Digital Integrated Circuit Design
This course gives an in-depth treatment of various topics in the field of digital IC design. The focus is on presenting concepts and theory. First, a bottom-up approach is followed reviewing aspects of transistor and gate-level design relevant for digital circuits as well as the role of clocking. The understanding of these fundamental topics allows addressing the central hardware-design problem which is architecture design and the mapping of algorithms on that architecture. The course also pays ample attention to all kind of practical issues related to design, ranging from verification of behavior, timing analysis, power consumption, layout design and economic considerations.
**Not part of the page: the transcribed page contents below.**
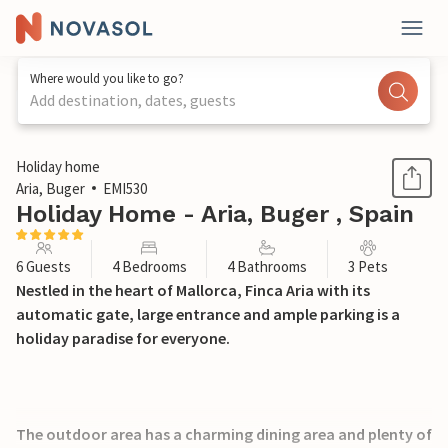
Where would you like to go?
Add destination, dates, guests
1 / 52
Holiday home
Aria, Buger
EMI530
Holiday Home - Aria, Buger , Spain
6 Guests
4 Bedrooms
4 Bathrooms
3 Pets
Nestled in the heart of Mallorca, Finca Aria with its
automatic gate, large entrance and ample parking is a
holiday paradise for everyone.
The outdoor area has a charming dining area and plenty of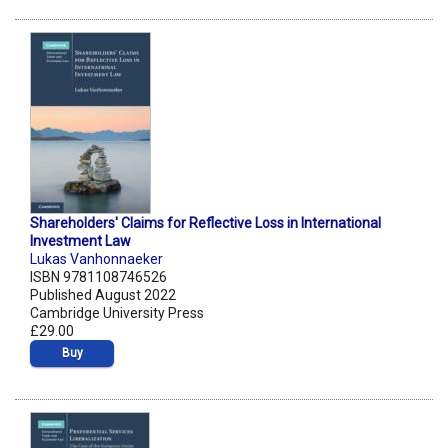
Shareholders' Claims for Reflective Loss in International
Investment Law
Lukas Vanhonnaeker
ISBN 9781108746526
Published August 2022
Cambridge University Press
£29.00
Buy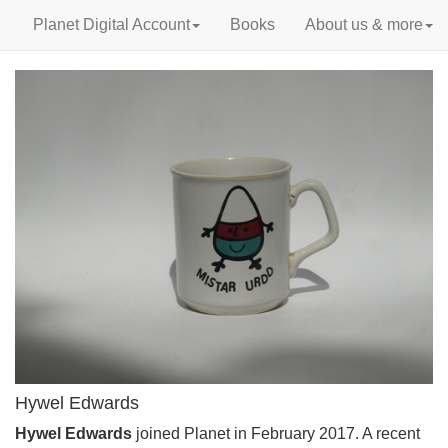
Planet Digital Account
Books
About us & more
Hywel Edwards
Hywel Edwards
joined Planet in February 2017. A recent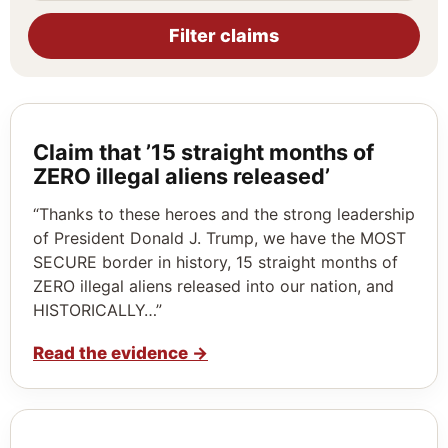
Filter claims
Claim that ’15 straight months of
ZERO illegal aliens released’
“Thanks to these heroes and the strong leadership
of President Donald J. Trump, we have the MOST
SECURE border in history, 15 straight months of
ZERO illegal aliens released into our nation, and
HISTORICALLY…”
Read the evidence
→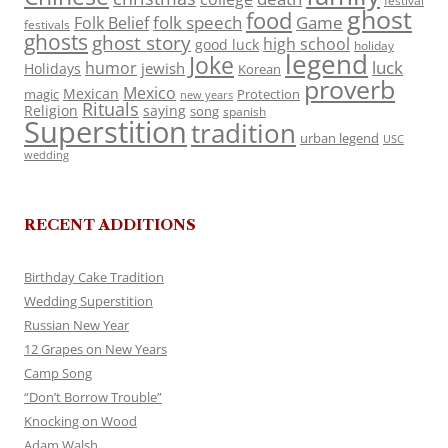
festival
ghost
food
folk speech
Game
Folk Belief
festivals
ghosts
ghost story
high school
good luck
holiday
legend
Joke
luck
humor
jewish
Holidays
Korean
proverb
Mexico
Mexican
magic
Protection
new years
Rituals
Religion
saying
song
spanish
Superstition
tradition
urban legend
USC
wedding
RECENT ADDITIONS
Birthday Cake Tradition
Wedding Superstition
Russian New Year
12 Grapes on New Years
Camp Song
“Don’t Borrow Trouble”
Knocking on Wood
Adam Walsh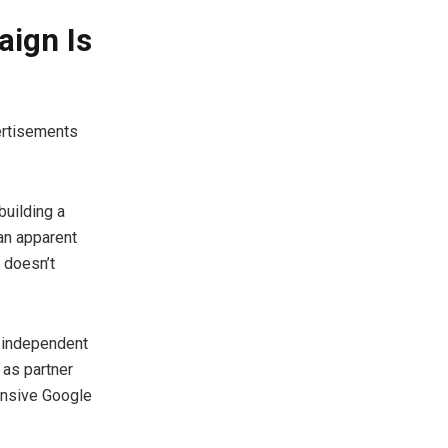
ign Is
vertisements
building a
 an apparent
 doesn’t
 independent
 as partner
ensive Google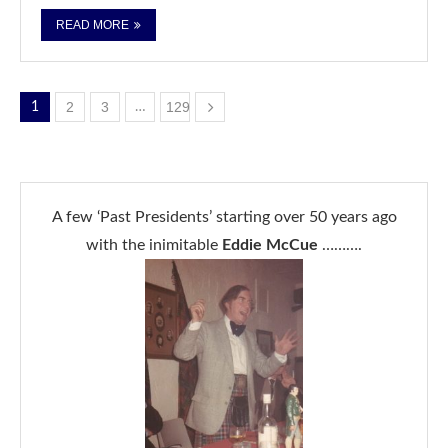
READ MORE
2
3
129
1
…
A few ‘Past Presidents’ starting over 50 years ago
with the inimitable
Eddie McCue
……….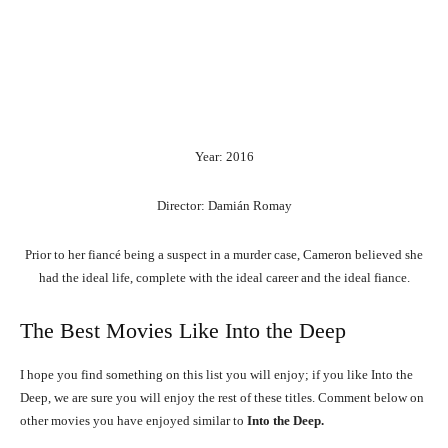
Year: 2016
Director: Damián Romay
Prior to her fiancé being a suspect in a murder case, Cameron believed she
had the ideal life, complete with the ideal career and the ideal fiance.
The Best Movies Like Into the Deep
I hope you find something on this list you will enjoy; if you like Into the
Deep, we are sure you will enjoy the rest of these titles. Comment below on
other movies you have enjoyed similar to
Into the Deep.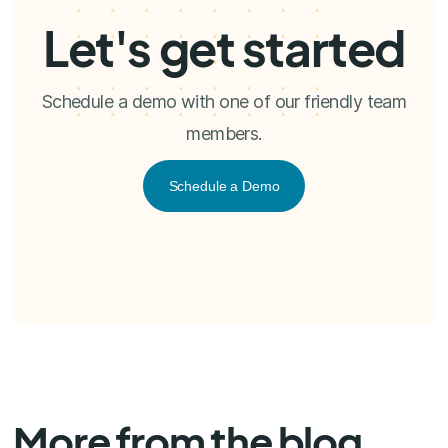
Let's get started
Schedule a demo with one of our friendly team
members.
Schedule a Demo
More from the blog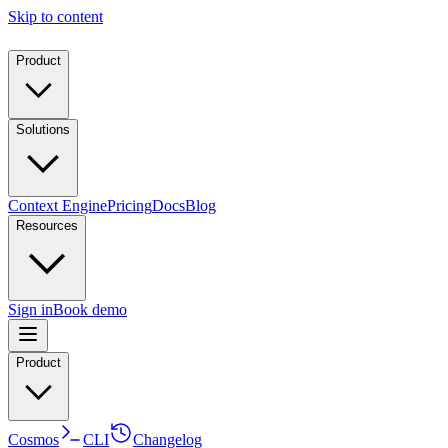
Skip to content
Product
Solutions
Context Engine
Pricing
Docs
Blog
Resources
Sign in
Book demo
Product
Cosmos
CLI
Changelog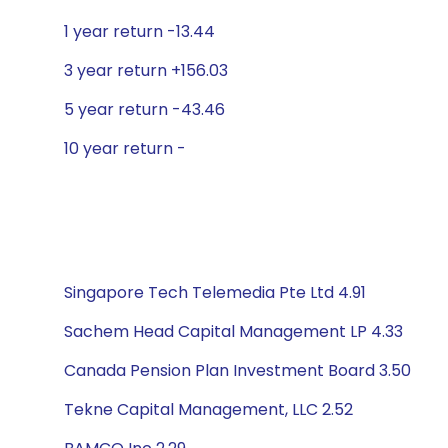
1 year return -13.44
3 year return +156.03
5 year return -43.46
10 year return -
Singapore Tech Telemedia Pte Ltd 4.91
Sachem Head Capital Management LP 4.33
Canada Pension Plan Investment Board 3.50
Tekne Capital Management, LLC 2.52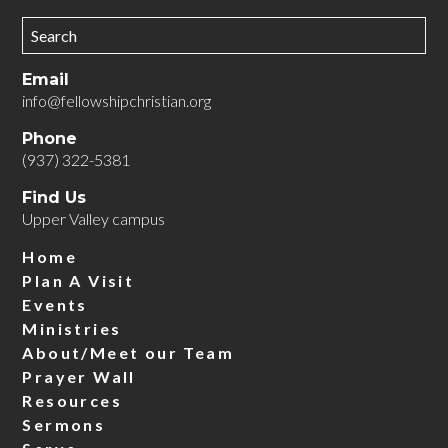
Email
info@fellowshipchristian.org
Phone
(937) 322-5381
Find Us
Upper Valley campus
Home
Plan A Visit
Events
Ministries
About/Meet our Team
Prayer Wall
Resources
Sermons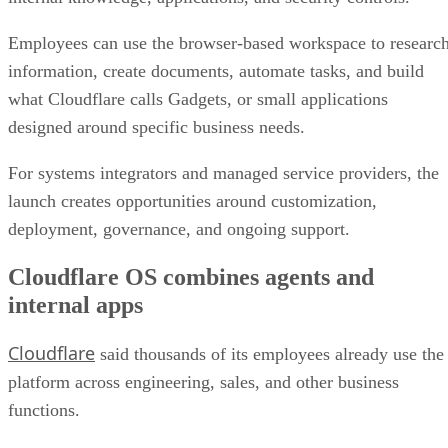
Employees can use the browser-based workspace to researc
information, create documents, automate tasks, and build
what Cloudflare calls Gadgets, or small applications
designed around specific business needs.
For systems integrators and managed service providers, the
launch creates opportunities around customization,
deployment, governance, and ongoing support.
Cloudflare OS combines agents and
internal apps
Cloudflare
said thousands of its employees already use the
platform across engineering, sales, and other business
functions.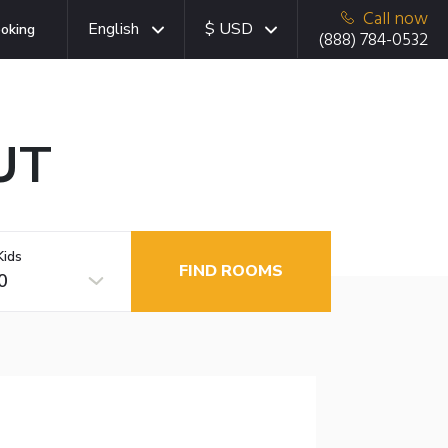
Call now
English
$ USD
oking
(888) 784-0532
 UT
Kids
FIND ROOMS
0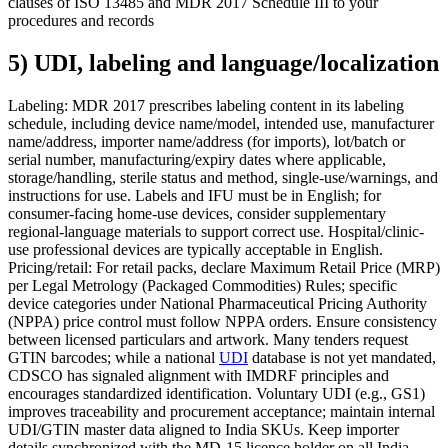
clauses of ISO 13485 and MDR 2017 Schedule III to your
procedures and records
5) UDI, labeling and language/localization
Labeling: MDR 2017 prescribes labeling content in its labeling
schedule, including device name/model, intended use, manufacturer
name/address, importer name/address (for imports), lot/batch or
serial number, manufacturing/expiry dates where applicable,
storage/handling, sterile status and method, single-use/warnings, and
instructions for use. Labels and IFU must be in English; for
consumer-facing home-use devices, consider supplementary
regional-language materials to support correct use. Hospital/clinic-
use professional devices are typically acceptable in English.
Pricing/retail: For retail packs, declare Maximum Retail Price (MRP)
per Legal Metrology (Packaged Commodities) Rules; specific
device categories under National Pharmaceutical Pricing Authority
(NPPA) price control must follow NPPA orders. Ensure consistency
between licensed particulars and artwork. Many tenders request
GTIN barcodes; while a national
UDI
database is not yet mandated,
CDSCO has signaled alignment with IMDRF principles and
encourages standardized identification. Voluntary UDI (e.g., GS1)
improves traceability and procurement acceptance; maintain internal
UDI/GTIN master data aligned to India SKUs. Keep importer
details synchronized with the MD-15 licence holder on all India-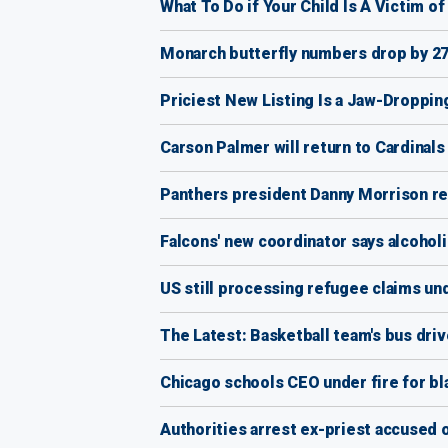
What To Do if Your Child Is A Victim o
Monarch butterfly numbers drop by 27
Priciest New Listing Is a Jaw-Droppin
Carson Palmer will return to Cardinals
Panthers president Danny Morrison res
Falcons' new coordinator says alcoholi
US still processing refugee claims und
The Latest: Basketball team's bus dri
Chicago schools CEO under fire for bl
Authorities arrest ex-priest accused 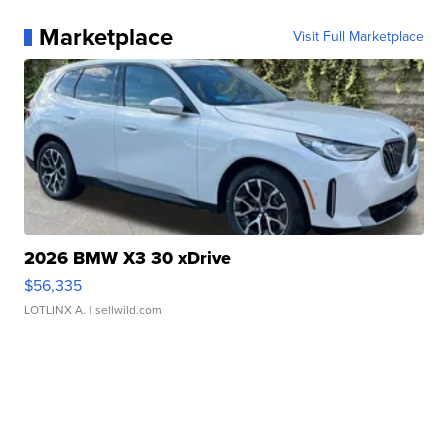
Marketplace
Visit Full Marketplace
2026 BMW X3 30 xDrive
$56,335
LOTLINX A.
| sellwild.com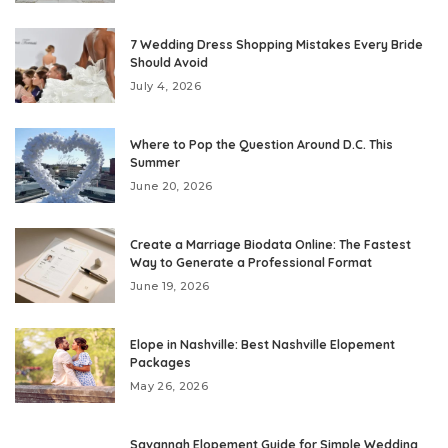
7 Wedding Dress Shopping Mistakes Every Bride
Should Avoid
July 4, 2026
Where to Pop the Question Around D.C. This
Summer
June 20, 2026
Create a Marriage Biodata Online: The Fastest
Way to Generate a Professional Format
June 19, 2026
Elope in Nashville: Best Nashville Elopement
Packages
May 26, 2026
Savannah Elopement Guide for Simple Wedding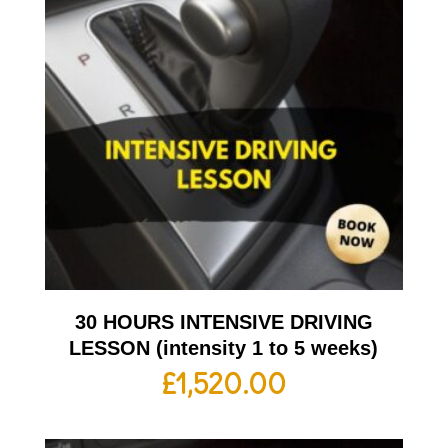
30 HOURS INTENSIVE DRIVING
LESSON (intensity 1 to 5 weeks)
£
1,520.00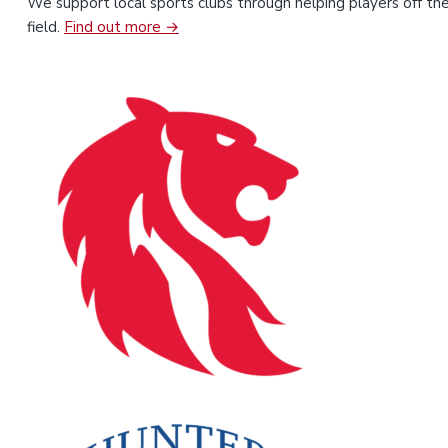
We support local sports clubs through helping players off th
field.
Find out more →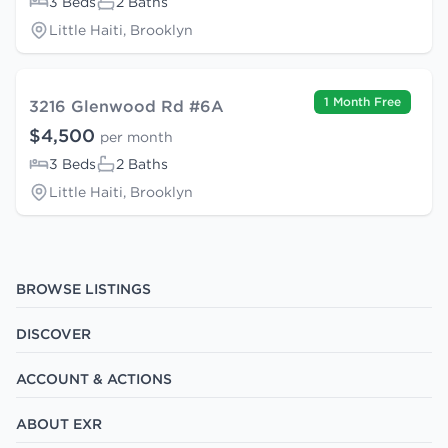
3 Beds
2 Baths
Little Haiti, Brooklyn
1 Month Free
3216 Glenwood Rd #6A
$4,500
per month
3 Beds
2 Baths
Little Haiti, Brooklyn
BROWSE LISTINGS
DISCOVER
ACCOUNT & ACTIONS
ABOUT EXR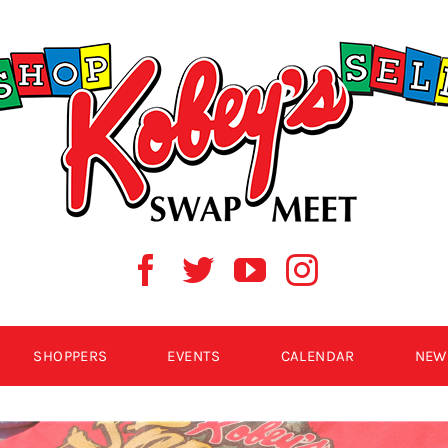
SHOPPERS
EVENTS
CALENDAR
NEW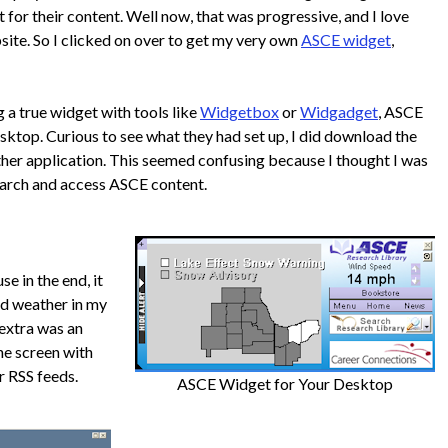
 for their content. Well now, that was progressive, and I love
site. So I clicked on over to get my very own
ASCE widget
,
ng a true widget with tools like
Widgetbox
or
Widgadget
, ASCE
esktop. Curious to see what they had set up, I did download the
her application. This seemed confusing because I thought I was
arch and access ASCE content.
e in the end, it
ed weather in my
 extra was an
he screen with
r RSS feeds.
ASCE Widget for Your Desktop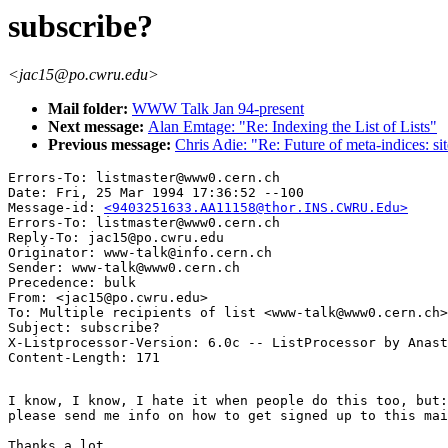
subscribe?
<jac15@po.cwru.edu>
Mail folder:
WWW Talk Jan 94-present
Next message:
Alan Emtage: "Re: Indexing the List of Lists"
Previous message:
Chris Adie: "Re: Future of meta-indices: si
Errors-To: listmaster@www0.cern.ch

Date: Fri, 25 Mar 1994 17:36:52 --100

Message-id: 
<9403251633.AA11158@thor.INS.CWRU.Edu>
Errors-To: listmaster@www0.cern.ch

Reply-To: jac15@po.cwru.edu

Originator: www-talk@info.cern.ch

Sender: www-talk@www0.cern.ch

Precedence: bulk

From: <jac15@po.cwru.edu>

To: Multiple recipients of list <www-talk@www0.cern.ch>

Subject: subscribe?

X-Listprocessor-Version: 6.0c -- ListProcessor by Anast
I know, I know, I hate it when people do this too, but:
please send me info on how to get signed up to this mai
Thanks a lot,
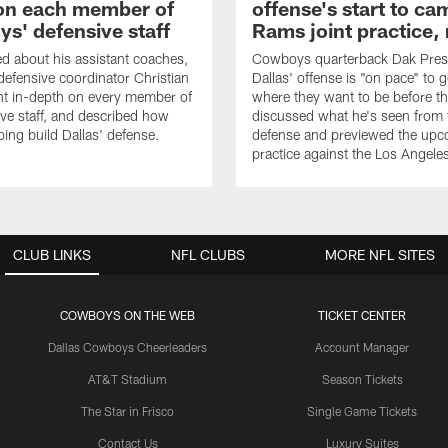
on each member of
offense's start to ca
s' defensive staff
Rams joint practice,
 about his assistant coaches,
Cowboys quarterback Dak Pres
fensive coordinator Christian
Dallas' offense is "on pace" to g
nt in-depth on every member of
where they want to be before t
ive staff, and described how
discussed what he's seen from 
ping build Dallas' defense.
defense and previewed the upco
practice against the Los Angel
CLUB LINKS
NFL CLUBS
MORE NFL SITES
COWBOYS ON THE WEB
TICKET CENTER
Dallas Cowboys Cheerleaders
Account Manager
AT&T Stadium
Season Tickets
The Star in Frisco
Single Game Tickets
Contact Us
Luxury Suites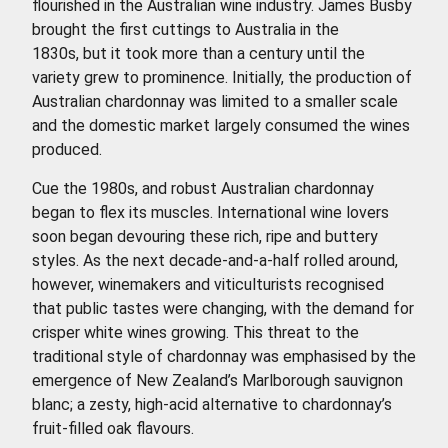
flourished in the Australian wine industry. James Busby
brought the first cuttings to Australia in the
1830s, but it took more than a century until the
variety grew to prominence. Initially, the production of
Australian chardonnay was limited to a smaller scale
and the domestic market largely consumed the wines
produced.
Cue the 1980s, and robust Australian chardonnay
began to flex its muscles. International wine lovers
soon began devouring these rich, ripe and buttery
styles. As the next decade-and-a-half rolled around,
however, winemakers and viticulturists recognised
that public tastes were changing, with the demand for
crisper white wines growing. This threat to the
traditional style of chardonnay was emphasised by the
emergence of New Zealand’s Marlborough sauvignon
blanc; a zesty, high-acid alternative to chardonnay’s
fruit-filled oak flavours.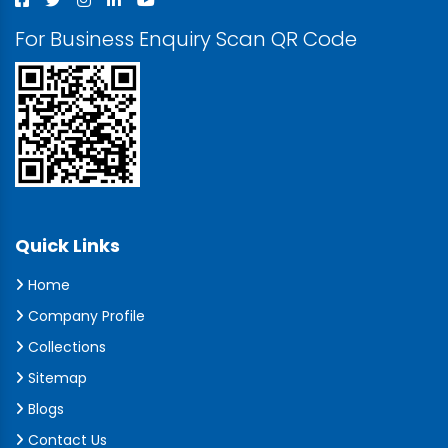
For Business Enquiry Scan QR Code
Quick Links
Home
Company Profile
Collections
Sitemap
Blogs
Contact Us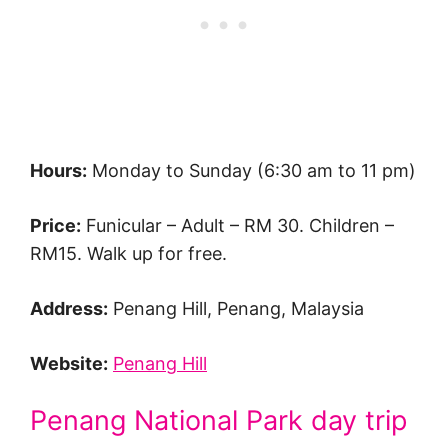
Hours:
Monday to Sunday (6:30 am to 11 pm)
Price:
Funicular – Adult – RM 30. Children –
RM15. Walk up for free.
Address:
Penang Hill, Penang, Malaysia
Website:
Penang Hill
Penang National Park day trip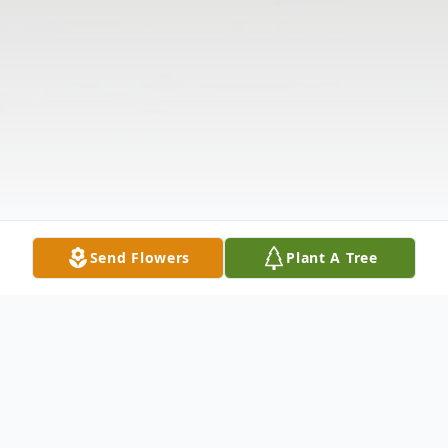
Send Flowers
Plant A Tree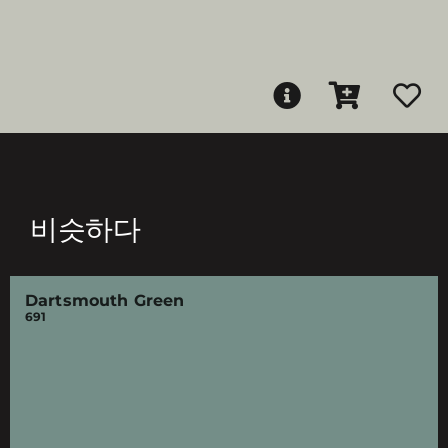
비슷하다
Dartsmouth Green
691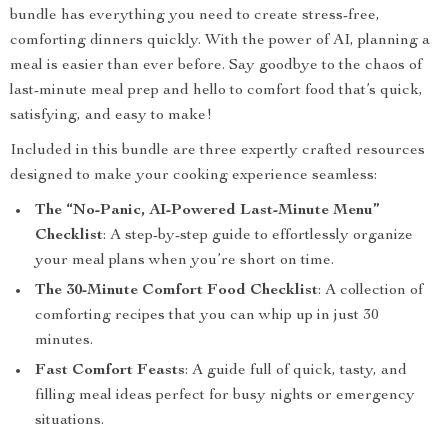
bundle has everything you need to create stress-free,
comforting dinners quickly. With the power of AI, planning a
meal is easier than ever before. Say goodbye to the chaos of
last-minute meal prep and hello to comfort food that’s quick,
satisfying, and easy to make!
Included in this bundle are three expertly crafted resources
designed to make your cooking experience seamless:
The “No-Panic, AI-Powered Last-Minute Menu”
Checklist
: A step-by-step guide to effortlessly organize
your meal plans when you’re short on time.
The 30-Minute Comfort Food Checklist
: A collection of
comforting recipes that you can whip up in just 30
minutes.
Fast Comfort Feasts
: A guide full of quick, tasty, and
filling meal ideas perfect for busy nights or emergency
situations.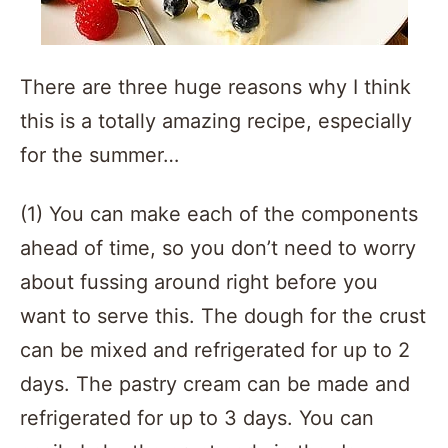
There are three huge reasons why I think
this is a totally amazing recipe, especially
for the summer…
(1) You can make each of the components
ahead of time, so you don’t need to worry
about fussing around right before you
want to serve this. The dough for the crust
can be mixed and refrigerated for up to 2
days. The pastry cream can be made and
refrigerated for up to 3 days. You can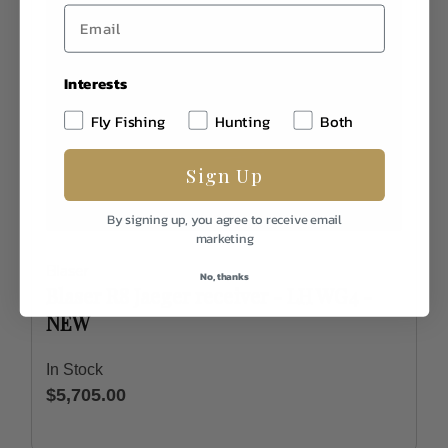
Interests
Fly Fishing
Hunting
Both
Sign Up
By signing up, you agree to receive email
marketing
Blaser
No, thanks
Blaser R8 Jaeger receiver - LH WG4 -
NEW
In Stock
$5,705.00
The target audience for this course is professional who intends to become a digital IC designer. One can think of an analog IC designer, an electronic engineer with a specialization outside IC design or an non-electronic engineer who has followed the course Fundamentals of RTL Digital Design or possesses equivalent knowledge.
A second target audience is formed by managers of digital designers without personal background in digital IC design.
Transistor-level and gate-level design. Combinational logic with simple and complex gates, latches and flipflops, on-chip memories.
Synchronous design and clocking. Single-edge-triggered clocking and alternatives. Clock distribution, clock skew, clock trees, clock gating. Synchronization and metastability.
From algorithms to architectures. A review of implementation architectures: general-purpose processors, co-processors, application-specific processors, reconfigurable computing platforms. Resource sharing: scheduling and assignment. Transformations: pipelining, retiming, unfolding, etc.
Functional verification, simulation, building testbenches, transaction-level modeling, assertions, code coverage, quality metrics, etc.
Energy efficiency. Sources of energy dissipation in CMOS. Design for low power.
Physical aspects. Static timing analysis. Layout design, power and clock planning, floorplanning, placing and routing. Layout extraction, backannotation, layout versus schematic. Packaging.
Economic aspects. Recurring and non-recurring costs. IP, hard and soft modules. Fabrication for small quantities, multi-project wafers, etc. Future trends.
Course Organization and Material
The course will consist of about 24 hours of teaching sessions (lectures, as well as some paper-and-pencil problems, but no exercises requiring design tools). So, the course could e.g. be organized as a three-day course or a sequence of 8 weekly sessions of 3 hours each.
The study material will consist of lecture slides based on the following book (currently out of print, but available as e-book):
Kaeslin, H., Digital Integrated Circuit Design, From VLSI Architectures to CMOS Fabrication, Cambridge University Press, (2008).